::: INPUT MATERIAL
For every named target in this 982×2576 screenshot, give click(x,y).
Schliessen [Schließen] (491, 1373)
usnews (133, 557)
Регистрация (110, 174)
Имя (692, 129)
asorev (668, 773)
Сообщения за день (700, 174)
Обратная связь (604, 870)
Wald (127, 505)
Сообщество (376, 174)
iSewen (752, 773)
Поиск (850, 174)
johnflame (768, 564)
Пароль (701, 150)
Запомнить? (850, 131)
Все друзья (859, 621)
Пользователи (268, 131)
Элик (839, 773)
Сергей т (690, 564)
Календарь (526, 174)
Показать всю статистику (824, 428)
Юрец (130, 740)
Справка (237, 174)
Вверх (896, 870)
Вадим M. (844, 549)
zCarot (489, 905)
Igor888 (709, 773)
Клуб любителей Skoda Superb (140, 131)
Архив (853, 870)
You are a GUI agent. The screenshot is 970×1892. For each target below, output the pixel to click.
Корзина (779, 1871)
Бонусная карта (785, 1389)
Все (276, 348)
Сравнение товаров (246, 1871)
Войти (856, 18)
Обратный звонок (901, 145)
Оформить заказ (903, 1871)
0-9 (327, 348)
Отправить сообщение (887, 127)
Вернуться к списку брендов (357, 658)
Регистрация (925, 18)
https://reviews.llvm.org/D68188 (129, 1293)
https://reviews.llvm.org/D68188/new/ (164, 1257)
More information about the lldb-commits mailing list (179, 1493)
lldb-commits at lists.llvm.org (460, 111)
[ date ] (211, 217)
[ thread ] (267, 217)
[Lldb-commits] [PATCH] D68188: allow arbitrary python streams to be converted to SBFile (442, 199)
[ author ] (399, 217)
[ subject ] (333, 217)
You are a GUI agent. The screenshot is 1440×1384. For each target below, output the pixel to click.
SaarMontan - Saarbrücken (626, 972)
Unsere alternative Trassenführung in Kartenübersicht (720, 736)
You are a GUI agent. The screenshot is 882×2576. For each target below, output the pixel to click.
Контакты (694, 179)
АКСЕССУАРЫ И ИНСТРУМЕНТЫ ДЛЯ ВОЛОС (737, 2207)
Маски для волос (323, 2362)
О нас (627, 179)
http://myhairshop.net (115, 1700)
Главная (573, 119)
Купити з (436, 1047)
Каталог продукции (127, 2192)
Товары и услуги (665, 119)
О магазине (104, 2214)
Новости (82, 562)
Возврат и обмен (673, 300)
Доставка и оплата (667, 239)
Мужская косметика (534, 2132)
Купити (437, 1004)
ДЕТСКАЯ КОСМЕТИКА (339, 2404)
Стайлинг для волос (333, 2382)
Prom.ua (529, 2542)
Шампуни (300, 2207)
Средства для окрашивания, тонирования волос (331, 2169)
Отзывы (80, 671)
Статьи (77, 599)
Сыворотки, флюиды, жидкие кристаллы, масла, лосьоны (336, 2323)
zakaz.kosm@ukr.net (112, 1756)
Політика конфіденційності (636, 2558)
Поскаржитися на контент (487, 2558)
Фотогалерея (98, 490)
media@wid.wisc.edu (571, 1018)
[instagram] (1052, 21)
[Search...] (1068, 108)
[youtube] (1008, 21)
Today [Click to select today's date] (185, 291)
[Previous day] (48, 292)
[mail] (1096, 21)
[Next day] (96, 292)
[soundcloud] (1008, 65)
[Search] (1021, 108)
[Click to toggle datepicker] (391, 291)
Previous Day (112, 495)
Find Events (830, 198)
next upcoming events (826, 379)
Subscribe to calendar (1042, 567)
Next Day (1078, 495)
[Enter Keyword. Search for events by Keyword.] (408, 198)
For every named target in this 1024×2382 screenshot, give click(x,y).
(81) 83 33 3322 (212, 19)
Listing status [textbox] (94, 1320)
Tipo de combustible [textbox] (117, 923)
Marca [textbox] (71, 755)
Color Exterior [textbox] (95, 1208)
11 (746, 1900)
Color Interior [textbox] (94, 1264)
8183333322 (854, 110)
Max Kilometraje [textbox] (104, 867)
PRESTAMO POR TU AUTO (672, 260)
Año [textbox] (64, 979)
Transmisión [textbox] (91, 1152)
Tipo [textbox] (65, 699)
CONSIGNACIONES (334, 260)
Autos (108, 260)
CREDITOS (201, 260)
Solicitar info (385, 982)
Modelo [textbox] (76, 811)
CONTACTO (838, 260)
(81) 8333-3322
::::::
_ACTIVITY_
Extract exactly and only the lines above from the line containing "11 (746, 1900)" through the line containing "CREDITOS (201, 260)", both end lines included.

_TASK SOLUTION_
11 (746, 1900)
Color Interior [textbox] (94, 1264)
8183333322 (854, 110)
Max Kilometraje [textbox] (104, 867)
PRESTAMO POR TU AUTO (672, 260)
Año [textbox] (64, 979)
Transmisión [textbox] (91, 1152)
Tipo [textbox] (65, 699)
CONSIGNACIONES (334, 260)
Autos (108, 260)
CREDITOS (201, 260)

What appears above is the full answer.